[Collection entries]
• • • •

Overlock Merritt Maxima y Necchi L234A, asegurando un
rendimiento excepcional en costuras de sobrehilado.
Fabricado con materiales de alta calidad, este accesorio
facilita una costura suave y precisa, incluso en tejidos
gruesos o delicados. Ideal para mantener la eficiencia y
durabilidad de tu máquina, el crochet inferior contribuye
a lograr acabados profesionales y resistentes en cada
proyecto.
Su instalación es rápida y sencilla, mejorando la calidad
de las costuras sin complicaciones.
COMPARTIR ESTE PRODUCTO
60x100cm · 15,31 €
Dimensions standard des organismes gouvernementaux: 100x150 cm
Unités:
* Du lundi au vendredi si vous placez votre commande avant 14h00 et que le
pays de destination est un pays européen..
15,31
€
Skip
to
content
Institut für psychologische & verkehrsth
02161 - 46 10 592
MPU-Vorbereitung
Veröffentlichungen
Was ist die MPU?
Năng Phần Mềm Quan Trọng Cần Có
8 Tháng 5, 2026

• • • •

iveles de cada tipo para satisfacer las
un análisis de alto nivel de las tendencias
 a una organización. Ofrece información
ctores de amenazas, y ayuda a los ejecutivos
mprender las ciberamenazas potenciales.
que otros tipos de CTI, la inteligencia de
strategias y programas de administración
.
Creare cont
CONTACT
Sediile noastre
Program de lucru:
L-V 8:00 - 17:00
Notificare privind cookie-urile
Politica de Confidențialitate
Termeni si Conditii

• • • •

■ INSTRUCTIONS TO FOLLOW ■
Print, without alteration, only the lines above between the one holding "Dimensions standard des" and the one holding "8 Tháng 5, 2026", inclusive.

■ SOLVED EXERCISE ■
Dimensions standard des organismes gouvernementaux: 100x150 cm
Unités:
* Du lundi au vendredi si vous placez votre commande avant 14h00 et que le
pays de destination est un pays européen..
15,31
€
Skip
to
content
Institut für psychologische & verkehrsth
02161 - 46 10 592
MPU-Vorbereitung
Veröffentlichungen
Was ist die MPU?
Năng Phần Mềm Quan Trọng Cần Có
8 Tháng 5, 2026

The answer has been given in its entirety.